__Exercise goal__. If a record below holds a picture, leave the picture out and copy the rest exactly.

__Information__.

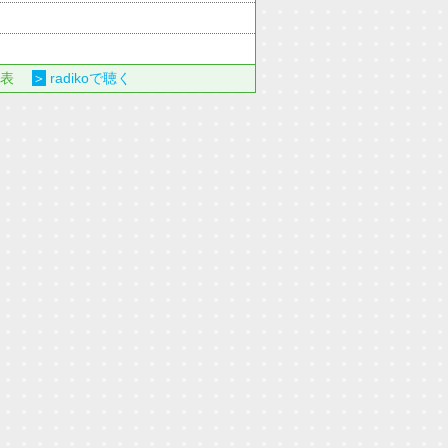
表
＞
radikoで聴く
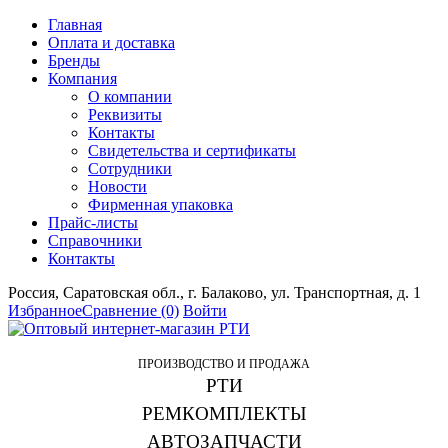
Главная
Оплата и доставка
Бренды
Компания
О компании
Реквизиты
Контакты
Свидетельства и сертификаты
Сотрудники
Новости
Фирменная упаковка
Прайс-листы
Справочники
Контакты
Россия, Саратовская обл., г. Балаково, ул. Транспортная, д. 1
Избранное
Сравнение
(0)
Войти
ПРОИЗВОДСТВО И ПРОДАЖА
РТИ
РЕМКОМПЛЕКТЫ
АВТОЗАПЧАСТИ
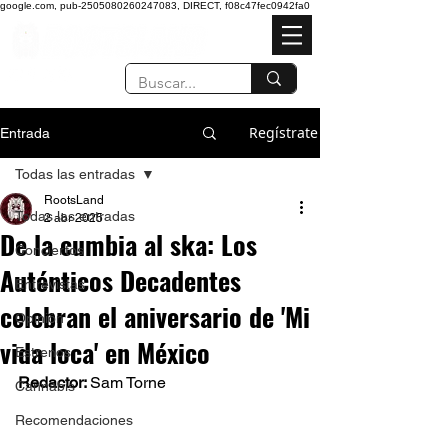
google.com, pub-2505080260247083, DIRECT, f08c47fec0942fa0
Regístrate
Entrada
Todas las entradas
RootsLand
Todas las entradas
2 abr 2025
De la cumbia al ska: Los
Conciertos
Auténticos Decadentes
Entrevistas
celebran el aniversario de 'Mi
Opinión
vida loca' en México
Estrenos
Redactor: 
Sam Torne 
Cannabis
Recomendaciones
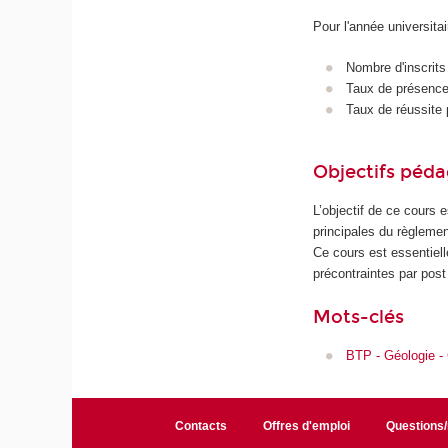
Pour l'année universita
Nombre d'inscrits
Taux de présence 
Taux de réussite 
Objectifs péd
L’objectif de ce cours e
principales du règlemen
Ce cours est essentiell
précontraintes par post
Mots-clés
BTP - Géologie -
Contacts
Offres d'emploi
Questions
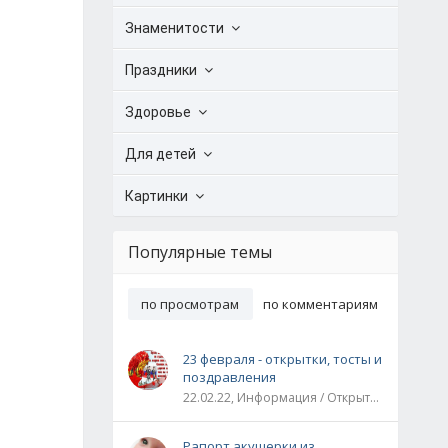
Знаменитости
Праздники
Здоровье
Для детей
Картинки
Популярные темы
по просмотрам
по комментариям
23 февраля - открытки, тосты и
поздравления
22.02.22, Информация / Открытки / Все праздники
Рапорт акушерки из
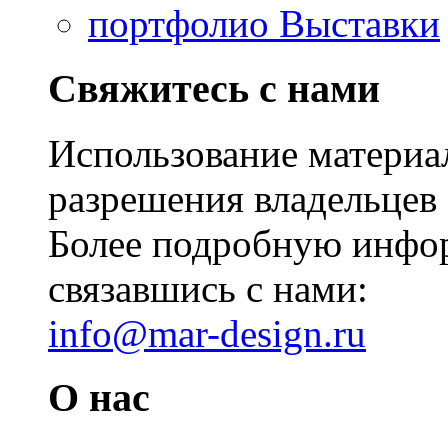
портфолио Выставки
Свяжитесь с нами
Использование материал
разрешения владельцев 
Более подробную инфо
связавшись с нами:
info@mar-design.ru
О нас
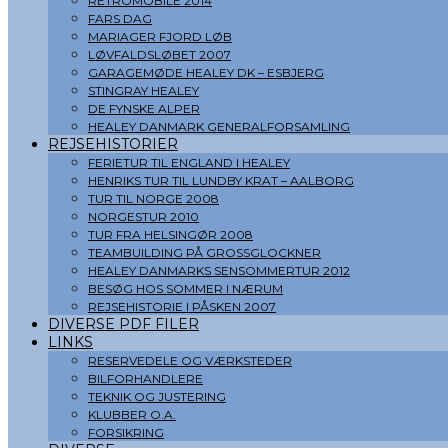
RETROMOBILE 2014
FARS DAG
MARIAGER FJORD LØB
LØVFALDSLØBET 2007
GARAGEMØDE HEALEY DK – ESBJERG
STINGRAY HEALEY
DE FYNSKE ALPER
HEALEY DANMARK GENERALFORSAMLING
REJSEHISTORIER
FERIETUR TIL ENGLAND I HEALEY
HENRIKS TUR TIL LUNDBY KRAT – AALBORG
TUR TIL NORGE 2008
NORGESTUR 2010
TUR FRA HELSINGØR 2008
TEAMBUILDING PÅ GROSSGLOCKNER
HEALEY DANMARKS SENSOMMERTUR 2012
BESØG HOS SOMMER I NÆRUM
REJSEHISTORIE I PÅSKEN 2007
DIVERSE PDF FILER
LINKS
RESERVEDELE OG VÆRKSTEDER
BILFORHANDLERE
TEKNIK OG JUSTERING
KLUBBER O.A.
FORSIKRING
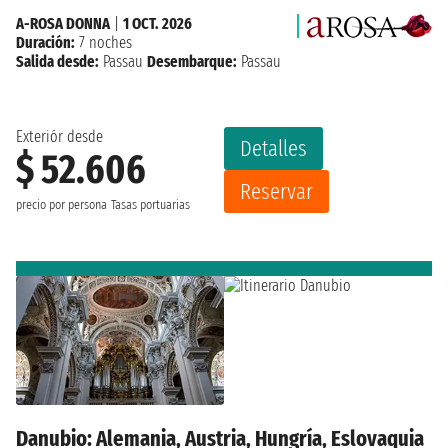
A-ROSA DONNA
|
1 OCT. 2026
Duración:
7 noches
Salida desde:
Passau
Desembarque:
Passau
Exteriór desde
Detalles
$ 52.606
Reservar
precio por persona
Tasas portuarias
Danubio: Alemania, Austria, Hungría, Eslovaquia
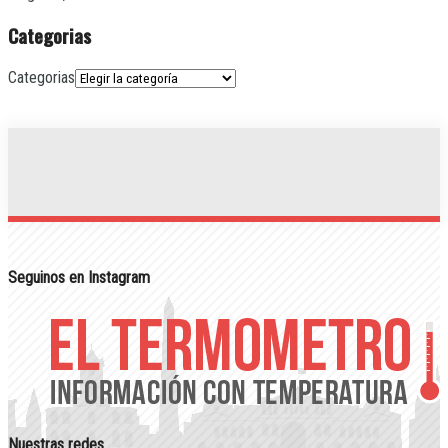
Categorias
Categorias
Seguinos en Instagram
Nuestras redes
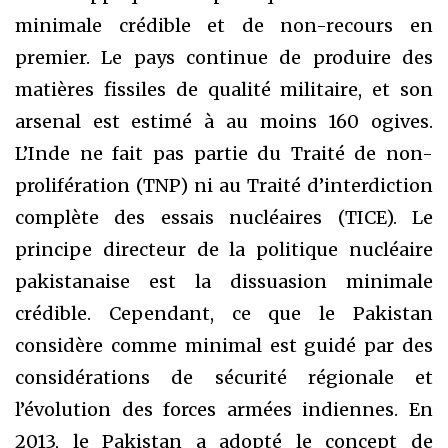
minimale crédible et de non-recours en
premier. Le pays continue de produire des
matières fissiles de qualité militaire, et son
arsenal est estimé à au moins 160 ogives.
L’Inde ne fait pas partie du Traité de non-
prolifération (TNP) ni au Traité d’interdiction
complète des essais nucléaires (TICE). Le
principe directeur de la politique nucléaire
pakistanaise est la dissuasion minimale
crédible. Cependant, ce que le Pakistan
considère comme minimal est guidé par des
considérations de sécurité régionale et
l’évolution des forces armées indiennes. En
2013, le Pakistan a adopté le concept de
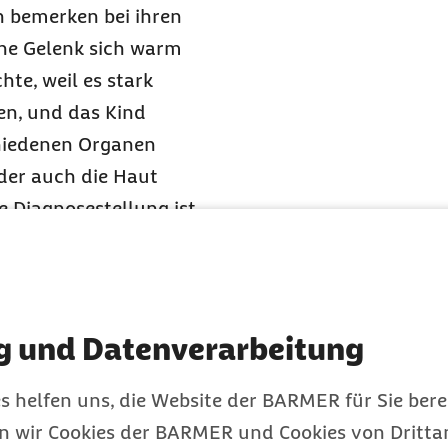
rn bemerken bei ihren
fene Gelenk sich warm
te, weil es stark
en, und das Kind
chiedenen Organen
der auch die Haut
e Diagnosestellung ist
ern einen Kinderarzt
us Symptomen und
ann die Überweisung an
ch je früher
JIA
erkannt
g und Datenverarbeitung
d die Chancen, die
ngsfreiheit
s helfen uns, die Website der BARMER für Sie bere
erapiert, kann das
en wir Cookies der BARMER und Cookies von Drittan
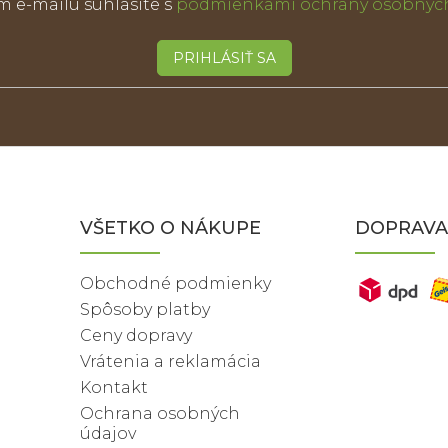
m e-mailu súhlasíte s
podmienkami ochrany osobných
PRIHLÁSIŤ SA
VŠETKO O NÁKUPE
DOPRAVA
Obchodné podmienky
Spôsoby platby
Ceny dopravy
Vrátenia a reklamácia
Kontakt
Ochrana osobných
údajov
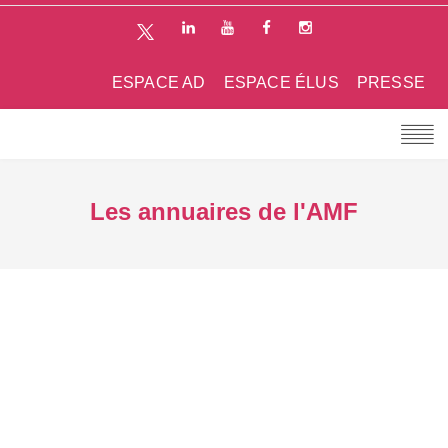
ESPACE AD
ESPACE ÉLUS
PRESSE
Les annuaires de l'AMF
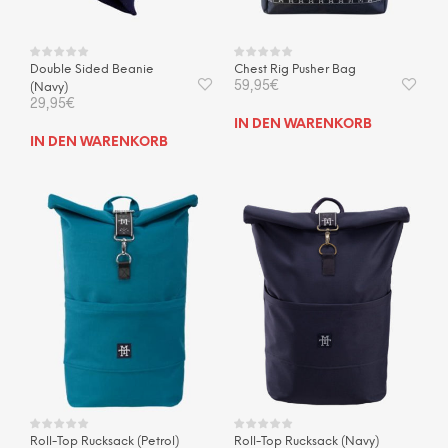
Double Sided Beanie
Chest Rig Pusher Bag
59,95
€
(Navy)
29,95
€
IN DEN WARENKORB
IN DEN WARENKORB
Roll-Top Rucksack (Petrol)
Roll-Top Rucksack (Navy)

__Reply to the exercise__.
表
＞
radikoで聴く
Главная
Оплата и доставка
Бренды
Компания
О компании
Реквизиты
Контакты
Свидетельства и сертификаты
Сотрудники
Новости
Фирменная упаковка
Прайс-листы
Справочники
Контакты
Россия, Саратовская обл., г. Балаково, ул. Транспортная, д. 1
Избранное
Сравнение
(0)
Войти
ПРОИЗВОДСТВО И ПРОДАЖА
РТИ
РЕМКОМПЛЕКТЫ
АВТОЗАПЧАСТИ
google.com, pub-2505080260247083, DIRECT, f08c47fec0942fa0
Regístrate
Entrada
Todas las entradas
RootsLand
Todas las entradas
2 abr 2025
De la cumbia al ska: Los
Conciertos
Auténticos Decadentes
Entrevistas
celebran el aniversario de 'Mi
Opinión
vida loca' en México
Estrenos
Redactor: 
Sam Torne 
Cannabis
Recomendaciones
Pour l'année universita
Nombre d'inscrits
Taux de présence 
Taux de réussite 
Objectifs péd
L’objectif de ce cours e
principales du règlemen
Ce cours est essentiell
précontraintes par post
Mots-clés
BTP - Géologie -
Contacts
Offres d'emploi
Questions
Знаменитости
Праздники
Здоровье
Для детей
Картинки
Популярные темы
по просмотрам
по комментариям
23 февраля - открытки, тосты и
поздравления
22.02.22, Информация / Открытки / Все праздники
Рапорт акушерки из
портфолио Выставки
Свяжитесь с нами
Использование материал
разрешения владельцев 
Более подробную инфо
связавшись с нами:
info@mar-design.ru
О нас
RETROMOBILE 2014
FARS DAG
MARIAGER FJORD LØB
LØVFALDSLØBET 2007
GARAGEMØDE HEALEY DK – ESBJERG
STINGRAY HEALEY
DE FYNSKE ALPER
HEALEY DANMARK GENERALFORSAMLING
REJSEHISTORIER
FERIETUR TIL ENGLAND I HEALEY
HENRIKS TUR TIL LUNDBY KRAT – AALBORG
TUR TIL NORGE 2008
NORGESTUR 2010
TUR FRA HELSINGØR 2008
TEAMBUILDING PÅ GROSSGLOCKNER
HEALEY DANMARKS SENSOMMERTUR 2012
BESØG HOS SOMMER I NÆRUM
REJSEHISTORIE I PÅSKEN 2007
DIVERSE PDF FILER
LINKS
RESERVEDELE OG VÆRKSTEDER
BILFORHANDLERE
TEKNIK OG JUSTERING
KLUBBER O.A.
FORSIKRING
A-ROSA DONNA
|
1 OCT. 2026
Duración:
7 noches
Salida desde:
Passau
Desembarque:
Passau
Exteriór desde
Detalles
$ 52.606
Reservar
precio por persona
Tasas portuarias
Danubio: Alemania, Austria, Hungría, Eslovaquia
Categorias
Categorias
Seguinos en Instagram
Nuestras redes
minimale crédible et de non-recours en
premier. Le pays continue de produire des
matières fissiles de qualité militaire, et son
arsenal est estimé à au moins 160 ogives.
L’Inde ne fait pas partie du Traité de non-
prolifération (TNP) ni au Traité d’interdiction
complète des essais nucléaires (TICE). Le
principe directeur de la politique nucléaire
pakistanaise est la dissuasion minimale
crédible. Cependant, ce que le Pakistan
considère comme minimal est guidé par des
considérations de sécurité régionale et
l’évolution des forces armées indiennes. En
2013, le Pakistan a adopté le concept de
rn bemerken bei ihren
fene Gelenk sich warm
te, weil es stark
en, und das Kind
chiedenen Organen
der auch die Haut
e Diagnosestellung ist
ern einen Kinderarzt
us Symptomen und
ann die Überweisung an
ch je früher
JIA
erkannt
g und Datenverarbeitung
d die Chancen, die
ngsfreiheit
s helfen uns, die Website der BARMER für Sie bere
erapiert, kann das
en wir Cookies der BARMER und Cookies von Drittan
m e-mailu súhlasíte s
podmienkami ochrany osobných
PRIHLÁSIŤ SA
VŠETKO O NÁKUPE
DOPRAVA
Obchodné podmienky
Spôsoby platby
Ceny dopravy
Vrátenia a reklamácia
Kontakt
Ochrana osobných
údajov
ESPACE AD
ESPACE ÉLUS
PRESSE
Les annuaires de l'AMF
Double Sided Beanie
Chest Rig Pusher Bag
59,95
€
(Navy)
29,95
€
IN DEN WARENKORB
IN DEN WARENKORB
Roll-Top Rucksack (Petrol)
Roll-Top Rucksack (Navy)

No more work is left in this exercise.